Sullivan Goss: An American Gallery is presenting “The Search for the Modern West” as its first exhibit for 2023.
The exhibit features paintings, sculptures and prints that address the mythology, history and real life experiences of the American West.
The exhibit opens with a reception from 5 to 8 tonight at the gallery, 11 E. Anapamu St., Santa Barbara. Many of the exhibit’s artists plan to be there.
The exhibit runs through Feb. 20.
“ ‘The Search for the Modern West’ is an art exhibition that seeks to expand, or maybe even escape, this all-too-familiar story. It will not be a show full of images of stoic cowboys or noble Native Americans, though audiences can expect a subtle nod here and there to that shared iconography,” the gallery said in a news release. “First, the exhibition intends to be modern and contemporary. The earliest work in the exhibition dates to the 1940s and is by the French and Mexican poet and Surrealist painter, Alice Rahon (1904-1987). She paints a pared down nocturnal landscape with a red moon looking down on a platoon of black triangular shapes that feel either like conifer trees or mountains. She was inspired both by the cave paintings at Altamira in France as well as her travels through California and Mexico.

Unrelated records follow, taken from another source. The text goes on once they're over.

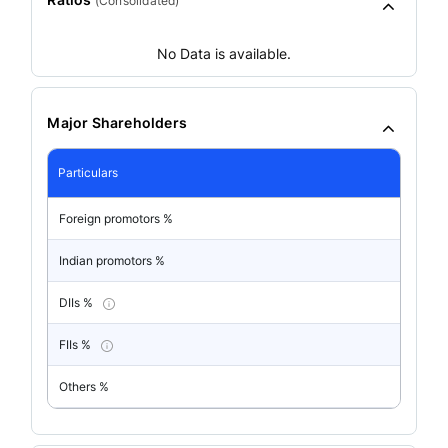
(
Consolidated
)
No Data is available.
Major Shareholders
Particulars
Foreign promotors %
Indian promotors %
DIIs %
FIIs %
Others %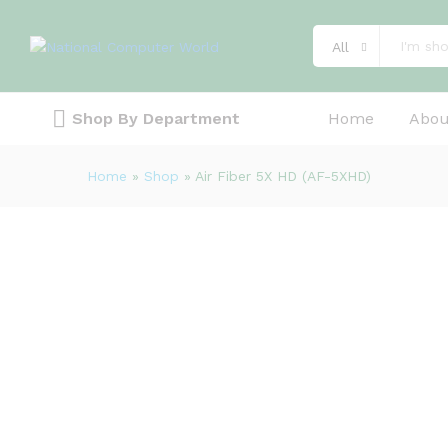
Description
Specification
Reviews (0)
All
Shop By Department
Home
Abou
Home
»
Shop
»
Air Fiber 5X HD (AF-5XHD)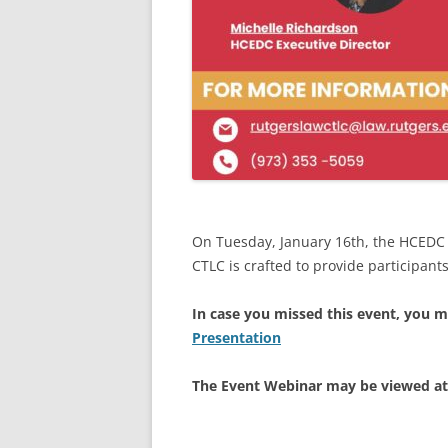
On Tuesday, January 16th, the HCEDC 
CTLC is crafted to provide participants
In case you missed this event, you m
Presentation
The Event Webinar may be viewed a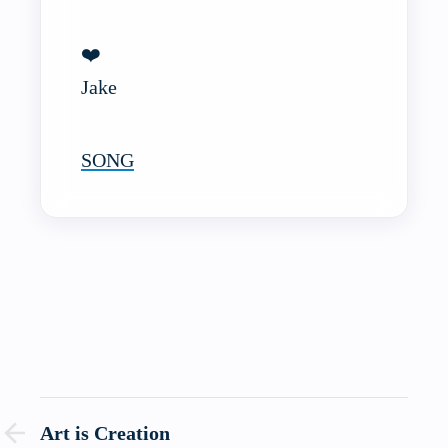
❤️
Jake
SONG
Art is Creation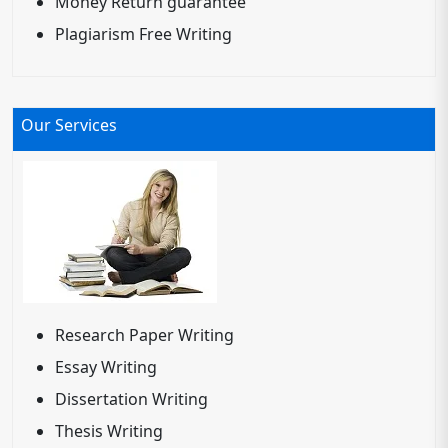
Money Return guarantee
Plagiarism Free Writing
Our Services
Research Paper Writing
Essay Writing
Dissertation Writing
Thesis Writing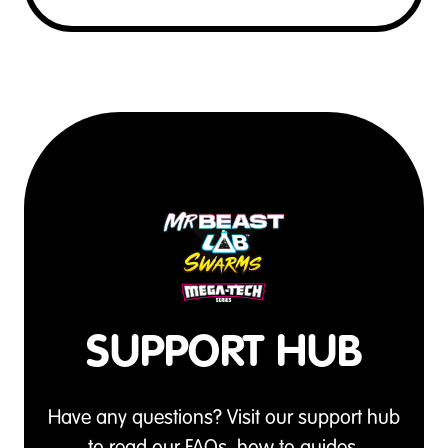
SUPPORT HUB
Have any questions? Visit our support hub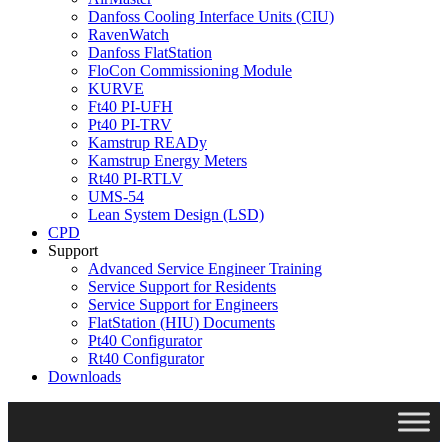
Danfoss Cooling Interface Units (CIU)
RavenWatch
Danfoss FlatStation
FloCon Commissioning Module
KURVE
Ft40 PI-UFH
Pt40 PI-TRV
Kamstrup READy
Kamstrup Energy Meters
Rt40 PI-RTLV
UMS-54
Lean System Design (LSD)
CPD
Support
Advanced Service Engineer Training
Service Support for Residents
Service Support for Engineers
FlatStation (HIU) Documents
Pt40 Configurator
Rt40 Configurator
Downloads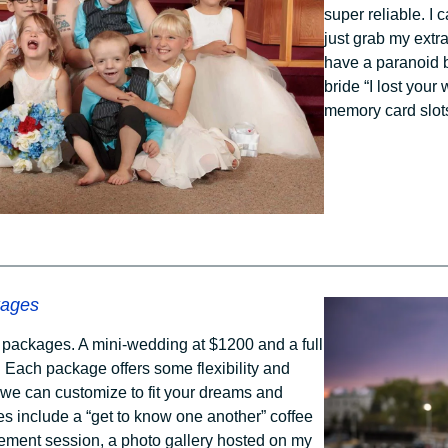
super reliable. I 
just grab my extr
have a paranoid b
bride “I lost you
memory card slots
kages
g packages. A mini-wedding at $1200 and a full
 Each package offers some flexibility and
 we can customize to fit your dreams and
es include a “get to know one another” coffee
ment session, a photo gallery hosted on my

“She is joined, across the room, by a large work called ‘Blue Corn Window, Taos, 1974-1977’ by LEE MULLICAN (1919-1998) who was closely associated with Rahon’s husband, Wolfgang Paalen. Both sought out a mysticism — or perhaps a spirituality and space for idealized imaginative practice — that they associated with pre-Modern life,” the gallery said.
The gallery said each artist relates differently to the West. Some try to express the history of the culture, and those artists include Angela Perko, Holli Harmon and Dave Lefner.
Can Western art also be abstract? The gallery said that question is answered by artists Channing Peake (1913-2006) and Harvey Leepa (1887-1977).
Sullivan Goss: An American Gallery describes artists Hank Pitcher, Phoebe Brunner, Natalie Arnoldi, Mary-Austin Klein and Nicole Strasburg as “essentially native contemporary Westerners.
“Phoebe paints her memory of all the places she has explored as a horseback rider, skier, and traveler,” the gallery said in its news release. “Mary-Austin Klein travels by bike and is most interested in the Western clarity of light. Hank usually paints his home, but is represented in this exhibition by a painting of the Colorado Rockies, with the distinctive mountains we know all too well from a certain brand of beer in the background.
“Rocky mountain vibes attend Nathan Huff’s ‘Encounter’ too, if from a certain distance,” the gallery said.